PROBLEM TO WORK ON
Provide only the number of lines below that hold "Inspiron".

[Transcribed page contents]

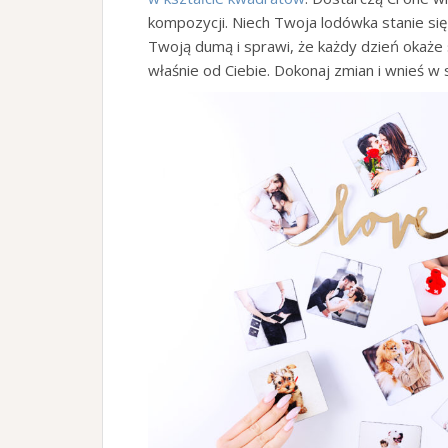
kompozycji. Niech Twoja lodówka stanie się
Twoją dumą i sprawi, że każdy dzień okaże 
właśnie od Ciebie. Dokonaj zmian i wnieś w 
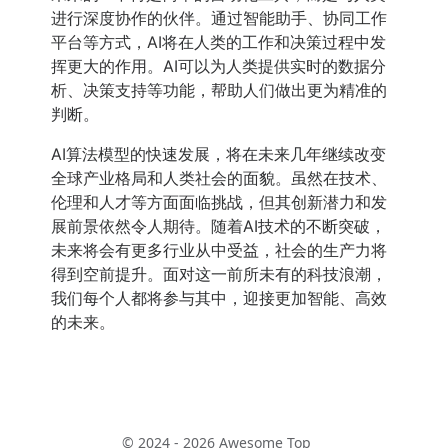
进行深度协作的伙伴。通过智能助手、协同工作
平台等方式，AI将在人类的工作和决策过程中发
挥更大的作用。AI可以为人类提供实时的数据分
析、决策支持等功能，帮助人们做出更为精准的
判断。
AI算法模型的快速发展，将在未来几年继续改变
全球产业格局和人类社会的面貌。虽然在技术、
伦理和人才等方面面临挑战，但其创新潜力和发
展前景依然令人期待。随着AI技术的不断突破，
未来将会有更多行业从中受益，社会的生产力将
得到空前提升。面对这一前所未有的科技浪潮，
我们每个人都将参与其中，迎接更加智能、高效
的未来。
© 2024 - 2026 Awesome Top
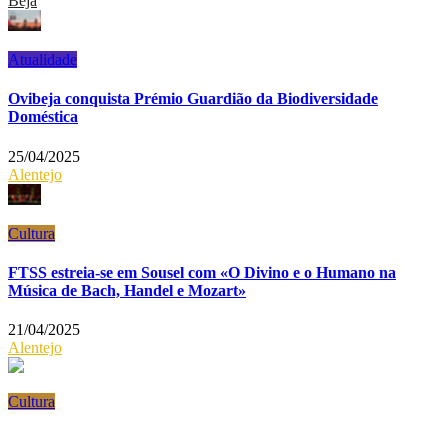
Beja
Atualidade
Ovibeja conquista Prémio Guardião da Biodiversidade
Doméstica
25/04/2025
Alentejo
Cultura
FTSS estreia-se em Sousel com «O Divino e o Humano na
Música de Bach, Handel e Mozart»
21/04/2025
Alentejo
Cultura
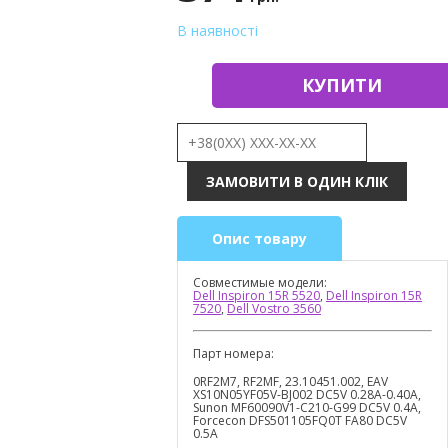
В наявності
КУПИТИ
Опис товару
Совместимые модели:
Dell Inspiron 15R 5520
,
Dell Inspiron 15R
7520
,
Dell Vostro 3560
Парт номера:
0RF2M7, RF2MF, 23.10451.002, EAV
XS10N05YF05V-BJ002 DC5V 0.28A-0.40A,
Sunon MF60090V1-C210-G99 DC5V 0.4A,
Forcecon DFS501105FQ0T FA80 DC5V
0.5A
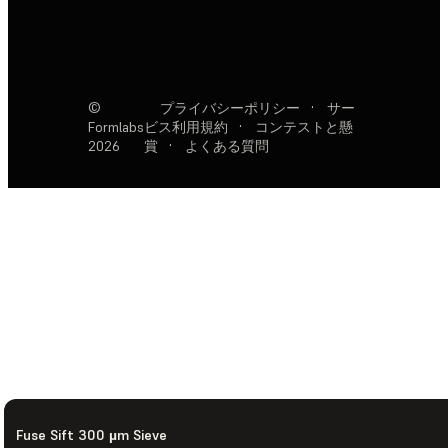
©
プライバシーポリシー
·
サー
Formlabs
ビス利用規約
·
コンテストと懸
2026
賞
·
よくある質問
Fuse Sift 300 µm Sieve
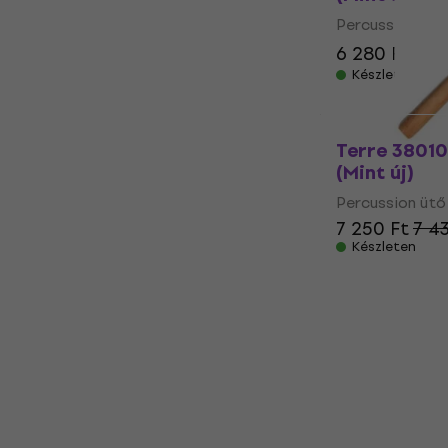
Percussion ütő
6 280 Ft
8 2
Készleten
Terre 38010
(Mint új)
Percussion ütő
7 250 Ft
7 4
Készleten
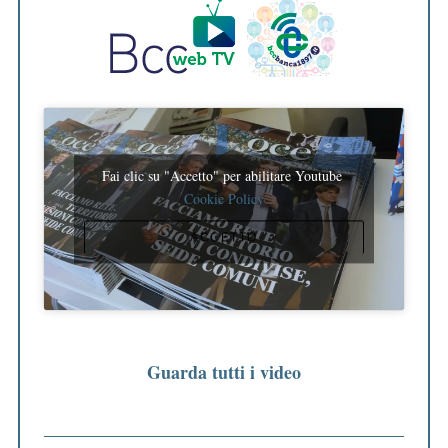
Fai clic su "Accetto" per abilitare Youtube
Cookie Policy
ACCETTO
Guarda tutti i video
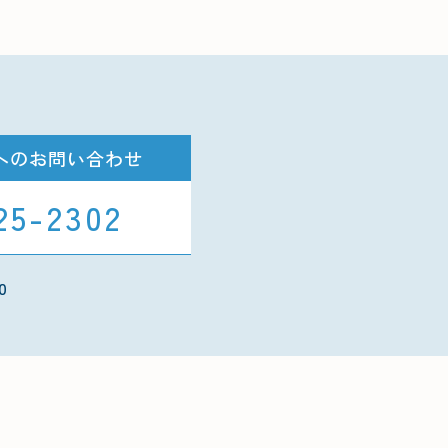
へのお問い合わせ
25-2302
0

RESULT FOR THIS EXERCISE
2